**REQUIREMENT:** With no additions or omissions, print the listing that follows.

**EXERCISE MATERIALS:**
= = = = = = =
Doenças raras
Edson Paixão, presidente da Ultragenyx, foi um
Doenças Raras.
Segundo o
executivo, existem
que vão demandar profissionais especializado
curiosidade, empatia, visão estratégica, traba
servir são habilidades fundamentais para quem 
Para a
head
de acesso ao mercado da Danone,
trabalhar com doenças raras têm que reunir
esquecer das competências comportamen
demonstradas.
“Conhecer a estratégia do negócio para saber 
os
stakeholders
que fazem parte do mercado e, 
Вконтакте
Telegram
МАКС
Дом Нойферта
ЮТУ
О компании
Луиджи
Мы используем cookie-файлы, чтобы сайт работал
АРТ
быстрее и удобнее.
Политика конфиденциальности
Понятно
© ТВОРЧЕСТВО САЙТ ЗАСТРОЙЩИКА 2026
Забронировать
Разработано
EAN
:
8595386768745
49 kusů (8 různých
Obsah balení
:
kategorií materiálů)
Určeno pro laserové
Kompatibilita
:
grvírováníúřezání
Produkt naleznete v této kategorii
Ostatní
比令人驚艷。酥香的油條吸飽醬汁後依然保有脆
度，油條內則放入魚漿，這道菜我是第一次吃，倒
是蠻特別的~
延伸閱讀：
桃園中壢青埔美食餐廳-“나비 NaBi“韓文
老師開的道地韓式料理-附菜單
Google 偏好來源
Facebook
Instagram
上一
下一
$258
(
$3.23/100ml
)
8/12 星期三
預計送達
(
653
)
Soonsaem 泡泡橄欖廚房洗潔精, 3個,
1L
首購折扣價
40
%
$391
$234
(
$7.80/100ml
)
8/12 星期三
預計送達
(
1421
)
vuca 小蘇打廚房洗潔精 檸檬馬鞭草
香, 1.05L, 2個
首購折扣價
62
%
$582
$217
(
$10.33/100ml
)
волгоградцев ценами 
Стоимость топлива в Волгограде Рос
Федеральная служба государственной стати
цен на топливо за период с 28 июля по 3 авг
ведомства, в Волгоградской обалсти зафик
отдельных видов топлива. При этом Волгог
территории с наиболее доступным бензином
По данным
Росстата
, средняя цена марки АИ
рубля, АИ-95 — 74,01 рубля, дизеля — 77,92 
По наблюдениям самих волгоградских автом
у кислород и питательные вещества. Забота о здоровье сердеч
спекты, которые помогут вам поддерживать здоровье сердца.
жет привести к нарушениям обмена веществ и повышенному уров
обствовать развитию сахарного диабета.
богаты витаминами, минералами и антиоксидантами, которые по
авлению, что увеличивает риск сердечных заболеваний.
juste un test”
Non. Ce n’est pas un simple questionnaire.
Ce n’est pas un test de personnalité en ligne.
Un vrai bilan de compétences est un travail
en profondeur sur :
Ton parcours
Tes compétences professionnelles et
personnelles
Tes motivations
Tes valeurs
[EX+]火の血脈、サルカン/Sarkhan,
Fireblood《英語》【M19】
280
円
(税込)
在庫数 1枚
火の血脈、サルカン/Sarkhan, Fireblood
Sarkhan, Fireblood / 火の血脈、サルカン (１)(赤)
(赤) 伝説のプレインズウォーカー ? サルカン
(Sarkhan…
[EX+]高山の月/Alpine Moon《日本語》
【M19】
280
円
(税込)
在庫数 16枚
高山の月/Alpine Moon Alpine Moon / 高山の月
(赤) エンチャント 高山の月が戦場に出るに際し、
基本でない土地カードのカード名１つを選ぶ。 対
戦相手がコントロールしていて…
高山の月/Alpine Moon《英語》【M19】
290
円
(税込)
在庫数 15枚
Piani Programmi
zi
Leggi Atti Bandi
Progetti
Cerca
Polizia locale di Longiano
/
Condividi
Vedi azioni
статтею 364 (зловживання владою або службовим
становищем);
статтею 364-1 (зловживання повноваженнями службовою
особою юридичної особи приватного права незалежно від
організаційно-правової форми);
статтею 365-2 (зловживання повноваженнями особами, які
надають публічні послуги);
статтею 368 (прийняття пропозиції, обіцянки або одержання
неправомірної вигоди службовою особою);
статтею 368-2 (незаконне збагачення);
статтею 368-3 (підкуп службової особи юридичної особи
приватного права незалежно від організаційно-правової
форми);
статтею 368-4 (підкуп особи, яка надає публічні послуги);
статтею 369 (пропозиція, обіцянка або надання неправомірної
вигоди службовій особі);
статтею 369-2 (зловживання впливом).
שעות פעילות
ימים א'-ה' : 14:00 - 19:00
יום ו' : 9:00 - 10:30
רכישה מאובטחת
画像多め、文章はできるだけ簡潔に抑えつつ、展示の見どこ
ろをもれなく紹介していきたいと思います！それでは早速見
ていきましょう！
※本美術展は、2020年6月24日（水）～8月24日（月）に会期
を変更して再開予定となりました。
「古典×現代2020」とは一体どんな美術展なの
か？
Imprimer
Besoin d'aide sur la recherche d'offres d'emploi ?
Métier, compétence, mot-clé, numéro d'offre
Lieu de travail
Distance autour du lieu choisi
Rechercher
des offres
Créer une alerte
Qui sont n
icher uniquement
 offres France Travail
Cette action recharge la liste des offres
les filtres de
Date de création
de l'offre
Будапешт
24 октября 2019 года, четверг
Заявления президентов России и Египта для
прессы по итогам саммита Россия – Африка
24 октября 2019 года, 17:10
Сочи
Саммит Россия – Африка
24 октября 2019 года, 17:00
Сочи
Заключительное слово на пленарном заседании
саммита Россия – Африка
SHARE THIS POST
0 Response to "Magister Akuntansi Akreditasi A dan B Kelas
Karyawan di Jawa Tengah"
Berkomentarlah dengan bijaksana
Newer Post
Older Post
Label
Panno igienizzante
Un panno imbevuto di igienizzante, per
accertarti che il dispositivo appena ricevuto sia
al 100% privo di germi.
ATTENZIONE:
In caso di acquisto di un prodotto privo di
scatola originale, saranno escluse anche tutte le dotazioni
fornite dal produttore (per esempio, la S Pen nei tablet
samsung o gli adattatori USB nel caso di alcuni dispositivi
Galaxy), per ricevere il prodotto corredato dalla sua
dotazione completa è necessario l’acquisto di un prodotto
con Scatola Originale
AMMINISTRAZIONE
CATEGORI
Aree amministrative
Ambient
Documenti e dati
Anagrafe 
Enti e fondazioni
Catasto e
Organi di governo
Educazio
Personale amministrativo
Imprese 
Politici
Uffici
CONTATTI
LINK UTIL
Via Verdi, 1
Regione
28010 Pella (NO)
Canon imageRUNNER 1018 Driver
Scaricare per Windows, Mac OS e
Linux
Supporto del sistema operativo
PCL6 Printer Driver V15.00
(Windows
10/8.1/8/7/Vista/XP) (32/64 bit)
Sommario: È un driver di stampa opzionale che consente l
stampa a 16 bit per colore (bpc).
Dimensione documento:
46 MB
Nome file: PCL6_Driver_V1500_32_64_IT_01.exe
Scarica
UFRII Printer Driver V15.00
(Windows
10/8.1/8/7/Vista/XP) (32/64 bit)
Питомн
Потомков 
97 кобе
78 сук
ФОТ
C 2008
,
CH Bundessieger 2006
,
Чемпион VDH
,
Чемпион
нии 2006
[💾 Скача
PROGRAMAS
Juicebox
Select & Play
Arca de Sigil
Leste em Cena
= = = = = = =
**RESULT FOR THIS EXERCISE:**
Doenças raras
Edson Paixão, presidente da Ultragenyx, foi um
Doenças Raras.
Segundo o
executivo, existem
que vão demandar profissionais especializado
curiosidade, empatia, visão estratégica, traba
servir são habilidades fundamentais para quem 
Para a
head
de acesso ao mercado da Danone,
trabalhar com doenças raras têm que reunir
esquecer das competências comportamen
demonstradas.
“Conhecer a estratégia do negócio para saber 
os
stakeholders
que fazem parte do mercado e, 
Вконтакте
Telegram
МАКС
Дом Нойферта
ЮТУ
О компании
Луиджи
Мы используем cookie-файлы, чтобы сайт работал
АРТ
быстрее и удобнее.
Политика конфиденциальности
Понятно
© ТВОРЧЕСТВО САЙТ ЗАСТРОЙЩИКА 2026
Забронировать
Разработано
EAN
:
8595386768745
49 kusů (8 různých
Obsah balení
:
kategorií materiálů)
Určeno pro laserové
Kompatibilita
:
grvírováníúřezání
Produkt naleznete v této kategorii
Ostatní
比令人驚艷。酥香的油條吸飽醬汁後依然保有脆
度，油條內則放入魚漿，這道菜我是第一次吃，倒
是蠻特別的~
延伸閱讀：
桃園中壢青埔美食餐廳-“나비 NaBi“韓文
老師開的道地韓式料理-附菜單
Google 偏好來源
Facebook
Instagram
上一
下一
$258
(
$3.23/100ml
)
8/12 星期三
預計送達
(
653
)
Soonsaem 泡泡橄欖廚房洗潔精, 3個,
1L
首購折扣價
40
%
$391
$234
(
$7.80/100ml
)
8/12 星期三
預計送達
(
1421
)
vuca 小蘇打廚房洗潔精 檸檬馬鞭草
香, 1.05L, 2個
首購折扣價
62
%
$582
$217
(
$10.33/100ml
)
волгоградцев ценами 
Стоимость топлива в Волгограде Рос
Федеральная служба государственной стати
цен на топливо за период с 28 июля по 3 авг
ведомства, в Волгоградской обалсти зафик
отдельных видов топлива. При этом Волгог
территории с наиболее доступным бензином
По данным
Росстата
, средняя цена марки АИ
рубля, АИ-95 — 74,01 рубля, дизеля — 77,92 
По наблюдениям самих волгоградских автом
у кислород и питательные вещества. Забота о здоровье сердеч
спекты, которые помогут вам поддерживать здоровье сердца.
жет привести к нарушениям обмена веществ и повышенному уров
обствовать развитию сахарного диабета.
богаты витаминами, минералами и антиоксидантами, которые по
авлению, что увеличивает риск сердечных заболеваний.
juste un test”
Non. Ce n’est pas un simple questionnaire.
Ce n’est pas un test de personnalité en ligne.
Un vrai bilan de compétences est un travail
en profondeur sur :
Ton parcours
Tes compétences professionnelles et
personnelles
Tes motivations
Tes valeurs
[EX+]火の血脈、サルカン/Sarkhan,
Fireblood《英語》【M19】
280
円
(税込)
在庫数 1枚
火の血脈、サルカン/Sarkhan, Fireblood
Sarkhan, Fireblood / 火の血脈、サルカン (１)(赤)
(赤) 伝説のプレインズウォーカー ? サルカン
(Sarkhan…
[EX+]高山の月/Alpine Moon《日本語》
【M19】
280
円
(税込)
在庫数 16枚
高山の月/Alpine Moon Alpine Moon / 高山の月
(赤) エンチャント 高山の月が戦場に出るに際し、
基本でない土地カードのカード名１つを選ぶ。 対
戦相手がコントロールしていて…
高山の月/Alpine Moon《英語》【M19】
290
円
(税込)
在庫数 15枚
Piani Programmi
zi
Leggi Atti Bandi
Progetti
Cerca
Polizia locale di Longiano
/
Condividi
Vedi azioni
статтею 364 (зловживання владою або службовим
становищем);
статтею 364-1 (зловживання повноваженнями службовою
особою юридичної особи приватного права незалежно від
організаційно-правової форми);
статтею 365-2 (зловживання повноваженнями особами, які
надають публічні послуги);
статтею 368 (прийняття пропозиції, обіцянки або одержання
неправомірної вигоди службовою особою);
статтею 368-2 (незаконне збагачення);
статтею 368-3 (підкуп службової особи юридичної особи
приватного права незалежно від організаційно-правової
форми);
статтею 368-4 (підкуп особи, яка надає публічні послуги);
статтею 369 (пропозиція, обіцянка або надання неправомірної
вигоди службовій особі);
статтею 369-2 (зловживання впливом).
שעות פעילות
ימים א'-ה' : 14:00 - 19:00
יום ו' : 9:00 - 10:30
רכישה מאובטחת
画像多め、文章はできるだけ簡潔に抑えつつ、展示の見どこ
ろをもれなく紹介していきたいと思います！それでは早速見
ていきましょう！
※本美術展は、2020年6月24日（水）～8月24日（月）に会期
を変更して再開予定となりました。
「古典×現代2020」とは一体どんな美術展なの
か？
Imprimer
Besoin d'aide sur la recherche d'offres d'emploi ?
Métier, compétence, mot-clé, numéro d'offre
Lieu de travail
Distance autour du lieu choisi
Rechercher
des offres
Créer une alerte
Qui sont n
icher uniquement
 offres France Travail
Cette action recharge la liste des offres
les filtres de
Date de création
de l'offre
Будапешт
24 октября 2019 года, четверг
Заявления президентов России и Египта для
прессы по итогам саммита Россия – Африка
24 октября 2019 года, 17:10
Сочи
Саммит Россия – Африка
24 октября 2019 года, 17:00
Сочи
Заключительное слово на пленарном заседании
саммита Россия – Африка
SHARE THIS POST
0 Response to "Magister Akuntansi Akreditasi A dan B Kelas
Karyawan di Jawa Tengah"
Berkomentarlah dengan bijaksana
Newer Post
Older Post
Label
Panno igienizzante
Un panno imbevuto di igienizzante, per
accertarti che il dispositivo appena ricevuto sia
al 100% privo di germi.
ATTENZIONE:
In caso di acquisto di un prodotto privo di
scatola originale, saranno escluse anche tutte le dotazioni
fornite dal produttore (per esempio, la S Pen nei tablet
samsung o gli adattatori USB nel caso di alcuni dispositivi
Galaxy), per ricevere il prodotto corredato dalla sua
dotazione completa è necessario l’acquisto di un prodotto
con Scatola Originale
AMMINISTRAZIONE
CATEGORI
Aree amministrative
Ambient
Documenti e dati
Anagrafe 
Enti e fondazioni
Catasto e
Organi di governo
Educazio
Personale amministrativo
Imprese 
Politici
Uffici
CONTATTI
LINK UTIL
Via Verdi, 1
Regione
28010 Pella (NO)
Canon imageRUNNER 1018 Driver
Scaricare per Windows, Mac OS e
Linux
Supporto del sistema operativo
PCL6 Printer Driver V15.00
(Windows
10/8.1/8/7/Vista/XP) (32/64 bit)
Sommario: È un driver di stampa opzionale che consente l
stampa a 16 bit per colore (bpc).
Dimensione documento:
46 MB
Nome file: PCL6_Driver_V1500_32_64_IT_01.exe
Scarica
UFRII Printer Driver V15.00
(Windows
10/8.1/8/7/Vista/XP) (32/64 bit)
Питомн
Потомков 
97 кобе
78 сук
ФОТ
C 2008
,
CH Bundessieger 2006
,
Чемпион VDH
,
Чемпион
нии 2006
[💾 Скача
PROGRAMAS
Juicebox
Select & Play
Arca de Sigil
Leste em Cena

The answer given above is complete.